In response to a complain to the ASA; which related to an advertiser (AdView & Roxburghe) buying lists of names and email addresses from Indian data traders; failing to verify or ask for explicit consent and then using those peoples details to send them spam advertising the Roxy services

Fortunately two things happened:

  1. I had acquired a lot of skills & some significant experience in technical fields over the years
  2. The more spam I received, the more data & meta-data I was accumulating on spammers

After a couple of years of trying direct action in the UK County Courts (with mixed success) I realised I could use the meta-data to build an email security product which I could then distribute on open-source. I started tinkering with Python and my usual email client, Gnome Evolution – as it allows you to easily create mail filters which call a script.

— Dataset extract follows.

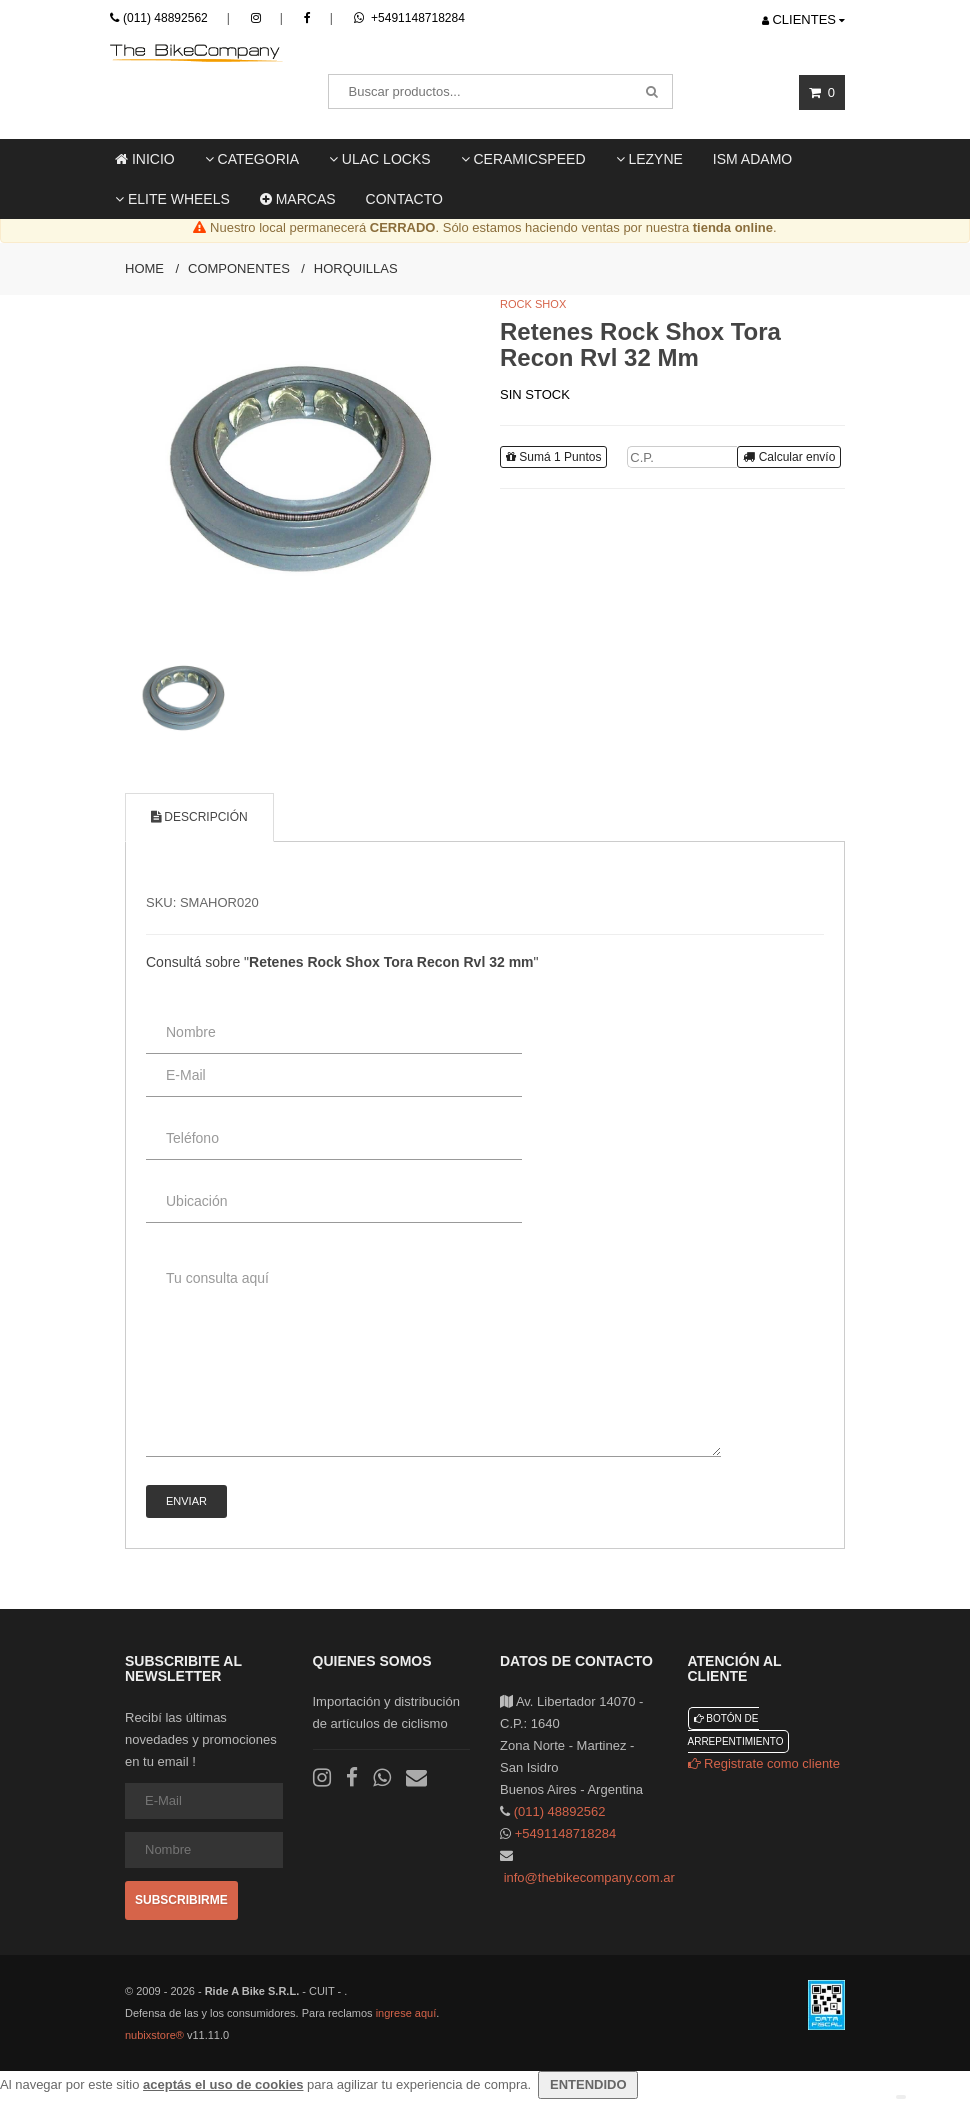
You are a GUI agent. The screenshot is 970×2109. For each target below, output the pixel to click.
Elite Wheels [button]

That evolved into a much wider capability that I’ve piloted on my own mailbox for the last two years or so. All seems to work reasonably well and efficiently. However after visiting a few of the stands at the InfoSec Europe 2019 trade show at Olympia, I realised there’s a lot of companies selling the same or similar platforms for a lot of money.

However none of them seemed to interact with spam email the way I was designing my product.

Which brings us to the subject of this blog – an email security product code-named “Ringo Dingo”, after asking for suggestions from everyone at home. Next time perhaps I’ll pick a random word from a dictionary.

So I needed a way of tracking the random thoughts crossing my brain about it, rather than forget something critical or unusual that would be good to add to the overall capability. I started using my usual kanban, Trello, to log ideas and triage the good stuff from the crap, and have progressed all workable options to Gitlab.com boards.

The pilot is pretty much done and dusted, so I started redesigning Ringo Dingo as middleware – which would enable the access from any mail client or MTA. What was missing was a book of progress on the overall piece… which is where this blog comes in.

My other blogs focuses on other topics relating to data protection whereas the this record is purely R&D.